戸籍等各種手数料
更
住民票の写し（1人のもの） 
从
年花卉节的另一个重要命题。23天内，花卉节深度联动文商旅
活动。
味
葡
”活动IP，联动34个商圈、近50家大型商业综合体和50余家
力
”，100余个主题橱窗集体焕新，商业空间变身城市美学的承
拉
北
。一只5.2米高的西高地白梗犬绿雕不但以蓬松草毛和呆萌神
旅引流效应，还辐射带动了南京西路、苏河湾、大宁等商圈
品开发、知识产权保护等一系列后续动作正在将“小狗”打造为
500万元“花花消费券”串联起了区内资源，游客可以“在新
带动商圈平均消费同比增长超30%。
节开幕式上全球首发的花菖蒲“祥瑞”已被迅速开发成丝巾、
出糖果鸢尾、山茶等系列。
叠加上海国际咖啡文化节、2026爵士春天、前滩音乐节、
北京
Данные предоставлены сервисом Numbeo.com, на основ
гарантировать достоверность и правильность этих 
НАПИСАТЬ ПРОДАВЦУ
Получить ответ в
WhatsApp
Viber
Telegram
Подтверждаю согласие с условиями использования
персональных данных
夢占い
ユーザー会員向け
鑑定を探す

++++++++

#### Work to complete:
Copy out, exactly as written, the line that contains "住民票の写し（1人のもの）" along with every line that comes after it in the material above, and nothing else.

#### Task result:
住民票の写し（1人のもの） 
从
年花卉节的另一个重要命题。23天内，花卉节深度联动文商旅
活动。
味
葡
”活动IP，联动34个商圈、近50家大型商业综合体和50余家
力
”，100余个主题橱窗集体焕新，商业空间变身城市美学的承
拉
北
。一只5.2米高的西高地白梗犬绿雕不但以蓬松草毛和呆萌神
旅引流效应，还辐射带动了南京西路、苏河湾、大宁等商圈
品开发、知识产权保护等一系列后续动作正在将“小狗”打造为
500万元“花花消费券”串联起了区内资源，游客可以“在新
带动商圈平均消费同比增长超30%。
节开幕式上全球首发的花菖蒲“祥瑞”已被迅速开发成丝巾、
出糖果鸢尾、山茶等系列。
叠加上海国际咖啡文化节、2026爵士春天、前滩音乐节、
北京
Данные предоставлены сервисом Numbeo.com, на основ
гарантировать достоверность и правильность этих 
НАПИСАТЬ ПРОДАВЦУ
Получить ответ в
WhatsApp
Viber
Telegram
Подтверждаю согласие с условиями использования
персональных данных
夢占い
ユーザー会員向け
鑑定を探す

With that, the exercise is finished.